08/03/2010

8 de março: há um estilo feminino na gastronomia?

Se tomarmos a literatura como paradigma, encontraremos muitos estudos sobre o discurso feminino nas letras. Talvez seja conseqüência do feminismo e sua capacidade em despertar a sociedade para esse aspecto diferenciado. Há claramente uma poesia feminina, ou uma “voz feminina” na poesia. Há também homens que se expressam através de um eu poético feminino, como Chico Buarque – e só é possível dizer isso porque um “eu feminino” foi desenhado e é aceito como tal. Mas, e na gastronomia?

Às vezes me dou conta que, na cozinha moderna, faz parte das contradições do presente a relação invertida entre os gêneros. Historicamente o cozinhar esteve, na divisão do trabalho, adstrito à mulher; modernamente, na gastronomia, predomina o masculino. Houve uma expropriação de domínio, mas o que resulta disso em termos de marcas sensíveis do trabalho nos produtos?

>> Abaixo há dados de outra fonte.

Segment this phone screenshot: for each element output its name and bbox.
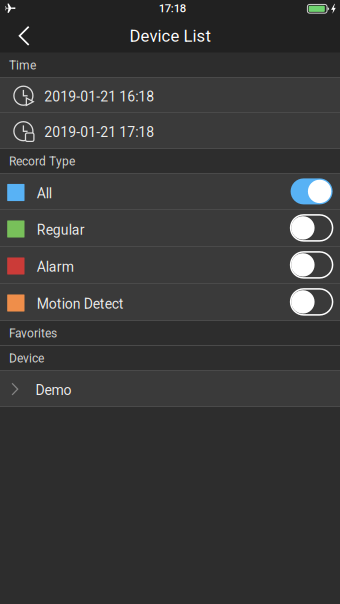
staticText: Regular: [37, 222, 85, 238]
staticText: 17:18: [159, 2, 186, 15]
staticText: All: [37, 185, 52, 202]
staticText: Time: [9, 58, 36, 72]
staticText: 2019-01-21 16:18: [44, 88, 154, 105]
staticText: Favorites: [9, 326, 57, 341]
button[interactable]: Regular: [0, 210, 340, 247]
button[interactable]: Alarm: [0, 247, 340, 284]
staticText: Device List: [130, 26, 210, 46]
staticText: Record Type: [9, 154, 75, 169]
button[interactable]: Motion Detect: [0, 284, 340, 321]
staticText: Device: [9, 352, 44, 366]
staticText: 2019-01-21 17:18: [44, 124, 154, 140]
staticText: Motion Detect: [37, 296, 124, 312]
button[interactable]: 2019-01-21 16:18: [0, 78, 340, 113]
button[interactable]: Back: [0, 20, 52, 53]
button[interactable]: All: [0, 174, 340, 210]
staticText: Demo: [35, 382, 71, 398]
staticText: Alarm: [37, 259, 74, 275]
button[interactable]: 2019-01-21 17:18: [0, 113, 340, 149]
button[interactable]: Demo: [0, 371, 340, 407]
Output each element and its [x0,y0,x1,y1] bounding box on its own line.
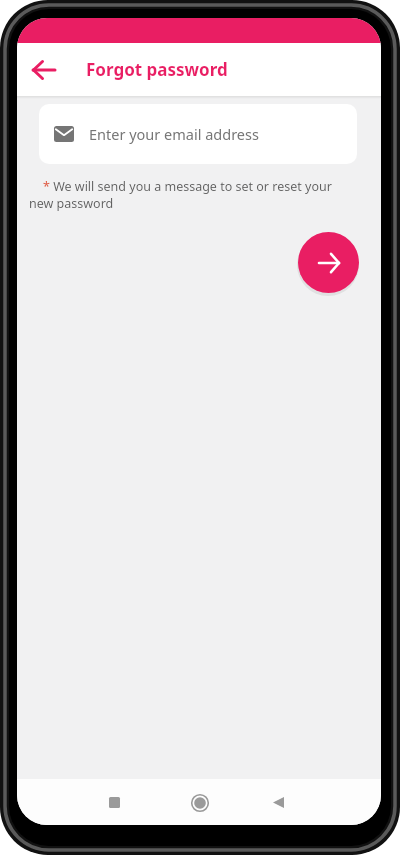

As mulheres cozinham bastante; elas têm seu lugar na força de trabalho, além da cozinha doméstica. Não se pode dizer que estejam ausentes dos meios de comunicação como quem “ensina a cozinhar”. Há muitos livros de receita, bons e maus, que são obras femininas. “Dona Benta” é uma ficção feminina; Ofélia, uma pedagoga e organizadora de receitas e assim por diante. O cinema também soube construir bons personagens femininos ligados à sedução da cozinha.

O que espanta é que o discurso sobre a excelência, sobre o estilo culinário, sobre a criatividade, está centrado na figura do chef que é, invariavelmente, masculino. E o contra-discurso opressor nesse domínio é: trabalho de cozinha é coisa árdua, não é para mulheres. E as mulheres, às vezes reforçando esse preconceito, se expressam como homens para poderem defender o seu lugar nessa arena pública. Exceções: a “banqueteira” ou a “cozinheira étnica”.

Mas vejamos o caso dos gestos, que Marcel Mauss dizia ser fundamental inventariar para conhecermos como a cultura utiliza o corpo humano. Os gestos culinários codificados desde Escoffier são masculinos: desossar, picar, refogar, assar e assim por diante. Os gestos femininos que a codificação culinária mantêm parecem estar apenas “nas pontas” do processo: na higienização e na finalização ou acabamento; ou, ainda, na esfera “lateral” que é a pâtisserie. (Interessante como nessa área o poduto do trabalho está marcado pelo espírito de doação, e não raro assume a forma de um cadeau, um don ou presente).

Nos domínios da sociologia, da antropologia muito se fala do “cozinhar” como prática feminina, mas é uma mera reafirmação do padrão histórico. Não encontro nada que indique algo que vá além do “amor de mãe” da criadora “no lar” e outros lugares comuns. Se olharmos uma biblioteca com livros de ou sobre chefs de destaque mundial, a ausência das mulheres é gritante. Não existe a mulher sendo projetada como a criadora do “novo culinário” que seja distinto da criatividade masculina.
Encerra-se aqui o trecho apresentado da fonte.